US gardener survives being impaled in eye with shears

Doctors rebuilt Leroy Luetscher's eye socket with a titanium plate

An 86-year-old US man impaled through the eye socket with pruning shears in a freak gardening accident is expected to make a full recovery, doctors say.

Leroy Luetscher said he had been trimming plants in his yard in Arizona last month when he lost his balance and fell on the tool.

One handle of the shears went into his right eye socket and down to his neck, leaving the other resting on his face.

Surgeons were able to remove the shears and save Mr Luetscher's eye.

He dropped the tool, which landed point downward, while working in his backyard on 30 July.

'Lucky'

When the Wisconsin native bent down to pick up the shears, he fell face first and one handle impaled his right eye socket underneath his eyeball.

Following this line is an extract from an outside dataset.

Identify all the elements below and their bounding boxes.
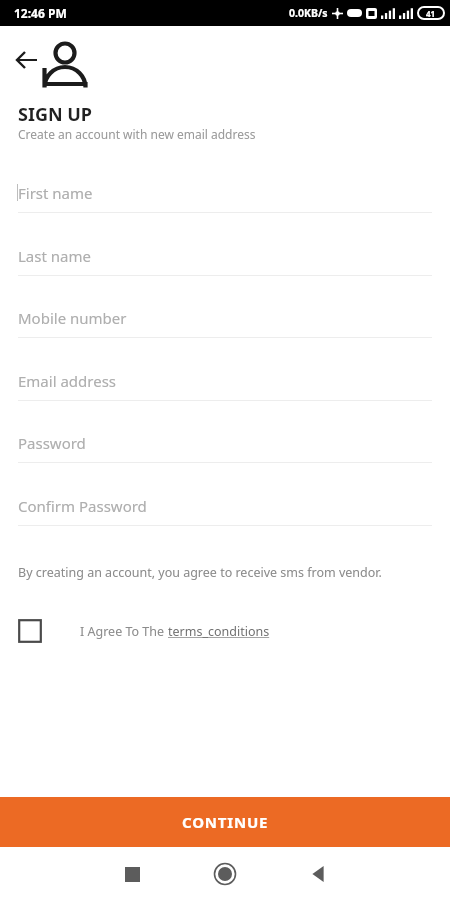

After the accident, the retired dairy industry executive managed to walk back into his home and ask his partner to call for help.

Leroy Luetscher stands outside his home in Green Valley, Arizona, on 30 August 2011 Leroy Luetscher has only some swelling under the right eye remaining from his injury

He said he is lucky to be alive.

"I didn't know if my eyeball was still there or what," Mr Luetscher told the Associated Press news agency. "I never had pain like that in all my life."

Lynn Polonski, a clinical assistant professor of ophthalmology, said the end of the handle inside Mr Luetscher's neck was resting on his external carotid artery.

The medical team made incisions underneath Mr Luetscher's right upper lip and sinus wall, allowing them manually to loosen the handle of the shears.

"Once we were able to loosen it up, it went fairly easily," Dr Polonski said.

The only injuries that remained from the accident after surgery were swelling and minor double vision in the affected eye, the University Medical Center in Tucson said in a news release.